FOTO: © Thomas Aurin

Jüdischer Salon

Das sagt der/die Veranstalter:in:

Was hat denn Antisemitismus mit den Juden zu tun?
Wie „Antisemitismus“ instrumentalisiert wird.

Mit: Eva Menasse und Mariam Lau

Antisemitismus ist ein wunderbares Allzweck-Instrument, ein bisschen wie der Ma(g)gie Würfel. Sobald ein Stück davon in ein Gericht gemischt wird, werden alle Zutatennuancen übertönt und es schmeckt einfach nur noch vertraut. Comfort food!

Antisemitismus passt immer, um jemand zu diskreditieren, am liebsten nach links.

Was haben Juden mit der Bayrischen Aiwanger-/Söder-Problematik zu tun?

Mariam Lau sagt, im berühmten Flugblatt sei nicht einmal das Wort „Jude“ geschrieben, das Blatt aber wohl ein Nazipamphlet.

Ist das Nazitum nur für Juden eine Bedrohung? Betrifft es nicht unsere ganze Gesellschaft?

Dass Juden dann angerufen werden, um Herrn Aiwanger seine Jugendsünde zu verzeihen, ist Hohn und zynisch. Eine Instanz zur Absolution? Und es macht eine neue Falle auf: verzeihen sie nicht, dann ist der/diejenige das Opfer und die Juden die Täter.

Wichtige Debatten werden schnell mit dem Vorschlaghammer „Antisemitismus“ im Keim erstickt. Sie müssen aber geführt werden, um der Angst, der Instrumentalisierung eines Antisemitismus, der nicht mal weiß, was Juden sind – und dem Alarmismus – zu begegnen. Kommt fast einem Wunschdenken gleich, wenn schon jetzt für viele klar ist, dass die AfD Mehrheiten bei den kommenden Wahlen erringen wird?

Wir freuen uns sehr, dass sich Eva Menasse und Mariam Lau bereit erklärt haben, unserer Einladung zu folgen und miteinander über diese Themen zu diskutieren.

 

Eva Menasse, Autorin Journalistin u.a. für die Zeit.

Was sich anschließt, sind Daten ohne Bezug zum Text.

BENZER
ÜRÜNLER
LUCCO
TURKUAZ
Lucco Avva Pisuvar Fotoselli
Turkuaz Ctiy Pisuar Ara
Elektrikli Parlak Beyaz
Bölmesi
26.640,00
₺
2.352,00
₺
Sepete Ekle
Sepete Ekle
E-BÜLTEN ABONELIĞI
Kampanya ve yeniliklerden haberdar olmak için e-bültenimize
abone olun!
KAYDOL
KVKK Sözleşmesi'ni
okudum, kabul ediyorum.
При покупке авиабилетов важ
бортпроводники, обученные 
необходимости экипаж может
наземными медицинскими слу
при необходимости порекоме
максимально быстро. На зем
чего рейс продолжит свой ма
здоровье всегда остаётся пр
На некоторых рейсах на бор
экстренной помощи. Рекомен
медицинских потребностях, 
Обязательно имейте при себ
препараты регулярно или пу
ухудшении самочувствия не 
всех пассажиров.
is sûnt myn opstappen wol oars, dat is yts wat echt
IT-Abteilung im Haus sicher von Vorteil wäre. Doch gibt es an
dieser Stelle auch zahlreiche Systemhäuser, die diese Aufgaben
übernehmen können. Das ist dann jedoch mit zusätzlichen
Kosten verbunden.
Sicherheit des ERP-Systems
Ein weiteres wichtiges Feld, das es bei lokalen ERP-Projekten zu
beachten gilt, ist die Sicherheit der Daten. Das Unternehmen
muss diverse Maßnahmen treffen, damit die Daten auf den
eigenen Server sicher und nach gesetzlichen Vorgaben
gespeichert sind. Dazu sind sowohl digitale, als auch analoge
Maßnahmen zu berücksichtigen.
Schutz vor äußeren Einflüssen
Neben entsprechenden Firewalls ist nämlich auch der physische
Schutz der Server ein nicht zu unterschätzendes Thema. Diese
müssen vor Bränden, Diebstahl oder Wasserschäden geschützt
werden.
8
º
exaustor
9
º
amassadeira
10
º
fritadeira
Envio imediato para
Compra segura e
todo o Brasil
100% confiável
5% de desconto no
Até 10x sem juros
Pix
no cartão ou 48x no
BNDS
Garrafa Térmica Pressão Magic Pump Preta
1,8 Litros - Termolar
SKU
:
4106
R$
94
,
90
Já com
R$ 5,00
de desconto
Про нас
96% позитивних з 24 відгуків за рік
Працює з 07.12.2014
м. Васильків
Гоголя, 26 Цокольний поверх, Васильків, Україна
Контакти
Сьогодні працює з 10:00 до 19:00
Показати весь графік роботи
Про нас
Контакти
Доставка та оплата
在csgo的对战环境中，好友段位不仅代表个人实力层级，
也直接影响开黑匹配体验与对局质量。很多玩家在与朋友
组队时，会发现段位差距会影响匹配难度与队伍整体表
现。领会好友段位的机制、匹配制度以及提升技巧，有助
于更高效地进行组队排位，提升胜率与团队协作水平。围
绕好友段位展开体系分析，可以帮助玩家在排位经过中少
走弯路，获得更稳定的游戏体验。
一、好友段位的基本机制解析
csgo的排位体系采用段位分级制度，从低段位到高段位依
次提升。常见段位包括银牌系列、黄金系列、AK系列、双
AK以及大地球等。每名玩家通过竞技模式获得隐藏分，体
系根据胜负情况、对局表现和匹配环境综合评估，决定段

Geboren 1970 in Wien, begann als Journalistin und debütierte im Jahr 2005 mit dem Familienroman »Vienna«. Es folgten Romane und Erzählungen (»Lässliche Todsünden«, »Quasikristalle«, »Tiere für Fortgeschrittene«), die vielfach ausgezeichnet und übersetzt wurden. Preise (Auswahl): Heinrich-Böll-Preis, Friedrich-Hölderlin-Preis, Jonathan-Swift-Preis, Österreichischer Buchpreis, Bruno-Kreisky-Preis, Jakob-Wassermann-Preis und das Villa-Massimo-Stipendium in Rom. Eva Menasse betätigt sich zunehmend auch als Essayistin und erhielt dafür 2019 den Ludwig-Börne-Preis. Ihr letzter Roman »Dunkelblum« war ein Bestseller und wurde in neun Sprachen übersetzt. Sie lebt seit über 20 Jahren in Berlin.

Mariam Lau, Redakteurin im Ressort Politik, DIE ZEIT, Schwerpunkt: CDU Innenpolitik

Geboren in iranischen Teheran 1962. Umzug der Familie nach Deutschland 1965, erst Tübingen, dann Berlin. Zunächst Krankenschwester gelernt und bis 1987 begeistert praktiziert, dann ein paar Jahre Nachtschichten und Erwachsenenkolleg. Studium der Amerikanistik in Berlin und Bloomington im US-Bundesstaat Indiana. Danach lange Jahre bei der “taz”, erst als Kulturredakteurin, dann als Ressortleiterin. Von 1997 bis 2003 als Freie für die “Welt” gearbeitet – drei Töchter geboren. Ab 2003 bei der “Welt” Ressortleiterin Meinung. Seit Mai 2010 in der Politikredaktion der ZEIT.

Trotz seiner tiefen Einschreibung in die Moderne beansprucht der Antisemitismus immer wieder den Platz eines Phantoms oder einer Metapher im Kopf, selbst wenn er einem unter die Nase gerieben wird; als wäre er durch eine hartnäckige Gedächtnisstörung vom Bewusstsein abgeschirmt. Mir kommen die Worte von Sigmund Freud in den Sinn, als er zum ersten Mal vor der Akropolis stand: »Das alles existiert also wirklich, so wie wir es in der Schule gelernt haben!« (Freud, 1936).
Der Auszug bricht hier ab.